Abortion education set to change after Dobbs ruling

Virtual training and practice on anatomical models could soon become the norm for how OB-GYN residents learn to perform safe abortions as medical programs navigate new state abortion bans.

Why is this important: As programs reorganize in the post-Roe v. Wade, there are concerns about preparing the next generation of OB-GYNs to meet the demand for induced abortions as well as emergency pregnancy care.

The training helps residents prepare for the one in four patients who are expected to have induced abortions in their childbearing years, as well as other cases like managing miscarriages.

  • “The big thing that worries me is relying on a miscarriage for the entire patient care experience,” said Jody Steinauer, obstetrician-gynecologist and director of the Bixby Center for Global Reproductive Health. “I’m afraid there aren’t enough people and patient encounters to become competent.”

Driving the news: Nearly half of the nation’s accredited obstetrics and gynecology programs are in states that are certain or likely to ban abortion.
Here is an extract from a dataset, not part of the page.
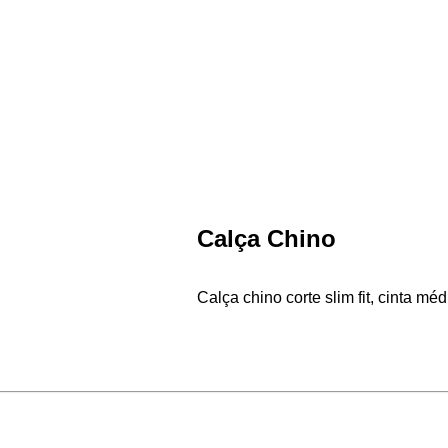
Calça Chino
Calça chino corte slim fit, cinta mé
The Accreditation Council for Higher Medical Education recently proposed changes to its requirements that would replace hands-on training for students who cannot find an institution that offers it.

What they say : Alternate training cannot adequately simulate an emergency situation or a case with complications, Caitlin Bernard, an OB-GYN in Indiana and assistant professor at Indiana University School of Medicine, told Axios.

  • But the guidelines may keep some residents and programs out of legal trouble.

The context: Residency programs in abortion-protected states are bracing for an influx of out-of-state residents from programs in red states.

  • Erica Hinz, an obstetrician-gynecologist and director of the family planning residency program at the University of Illinois at Chicago, said her program aims to “augment our infrastructure to support more [out-of-state] trainees.”
  • But that won’t happen overnight “when we’re in the midst of this public health crisis and doing our best to take care of the increased volume of patients we’re seeing,” Hinz said.
  • Free-standing abortion clinics have limits on the number of interns they can accommodate and cannot absorb the increased demand for slots, she said.
  • The new guidelines from the Accreditation Council “leave many questions unanswered regarding the provision of resources and the expectations of institutions that may be asked to increase their training capabilities,” Hinz said.

What we are looking at: Limited opportunities for comprehensive OB-GYN training could weigh more heavily on states with “maternity care deserts” that lack hospitals offering obstetric care, birthing centers, or sufficient numbers of health care providers. ‘obstetrics.

  • “If you’re not coming here to train, it’s very unlikely that you’re coming here for a job,” Bernard said.

Between the lines: Limiting training in the post-Roe environment to hospital settings that only see medical emergencies like ectopic pregnancies or miscarriages may rob future physicians of the experience counseling patients or using ultrasound for diagnostic purposes.

  • Bixby Center researchers say abortion training provides OB-GYNs with “the procedural and counseling skills” needed to treat patients seeking elective abortion, as well as “to improve ‘soft skills and confidence’ when uterine evacuations, management of miscarriages and pregnancy advice.

Medical residents can still opt out abortion training on religious or moral grounds: A 2018 study found that 75% of residents fully participated while less than 4% of residents withdrew completely.

  • Beyond prohibitions, some states have cultural barriers that militate against training: in Alabama, nearly 60 percent of obstetrician-gynecologists in the state are men who, before Roe ended, were less likely to “really encourage people to learn how to have an abortion”. said Robyn Marty, director of operations at West Alabama’s Women’s Center.